ITV reported sales down by 15% (17% for the Group) and NewsCorp admitted that its UK newspapers and online businesses had seen an 18% decline.

Meanwhile there's a raft of interesting data, as ever, in the lastest OFCOM Communications Market report.

Nearly a quarter of households were watching catch-up TV online in 2008, compared to 17 per cent in 2007. Online catch-up TV has been driven significantly by the BBC iPlayer - with 15 per cent of internet users now watching the service, double the figure this time last year. ITV's catch-up service was next at 3.3 per cent. And more than three quarters of TV viewers (78 per cent) said that they enjoy programmes more because they had access to a catch-up service.

Around a fifth (19 per cent) of viewing in Sky+ homes is timeshifted, more than for subscribers to Virgin Media's V+ service who timeshifted 12 per cent of viewing, with 9 per cent of viewing in Freeview DVR homes was time-shifted programmes.

Despite the recession, the TV industry grew by 1.3%, although the BBC Licence Fee's 1.2% increase accounts for most of this (and the success of Sky + much of the remainder).

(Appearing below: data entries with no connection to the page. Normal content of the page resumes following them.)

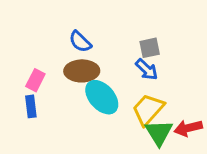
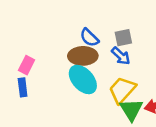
blue semicircle: (80, 42) -> (89, 38), moved
brown ellipse: (82, 71) -> (83, 56), moved

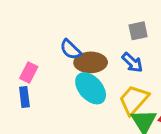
blue semicircle: (89, 38) -> (70, 49), moved
gray square: (123, 38) -> (138, 31), moved

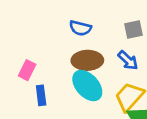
blue semicircle: (70, 49) -> (80, 28), moved, turned -30
blue rectangle: (24, 97) -> (41, 95), moved

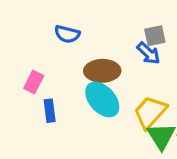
blue semicircle: (80, 28) -> (67, 34), moved
blue arrow: (128, 60) -> (148, 53), moved

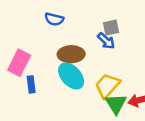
blue semicircle: (67, 34) -> (54, 19), moved
pink rectangle: (34, 82) -> (19, 63), size x1.5

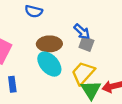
gray square: (111, 28) -> (86, 44), moved, turned 32
blue rectangle: (31, 84) -> (12, 84), moved

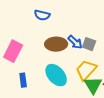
blue arrow: (82, 32) -> (75, 42), moved
cyan ellipse: (49, 64) -> (56, 75), moved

Virgin Media revealed that they are losing customers, but making more money from the customers they have.

The number of television channel licences awarded by Ofcom has decreased year on year, with 495 channels already on-air at the end of 2008, up from 470 in 2007. Seventy-seven licences were issued by Ofcom in 2008, down by 46%, and the lowest number issued since 1998 when digital television launched in the UK.

It may be the recession, or it may be looking at the above trends and realising that nowadays it's potentially more lucrative to go straight online with a TV channel.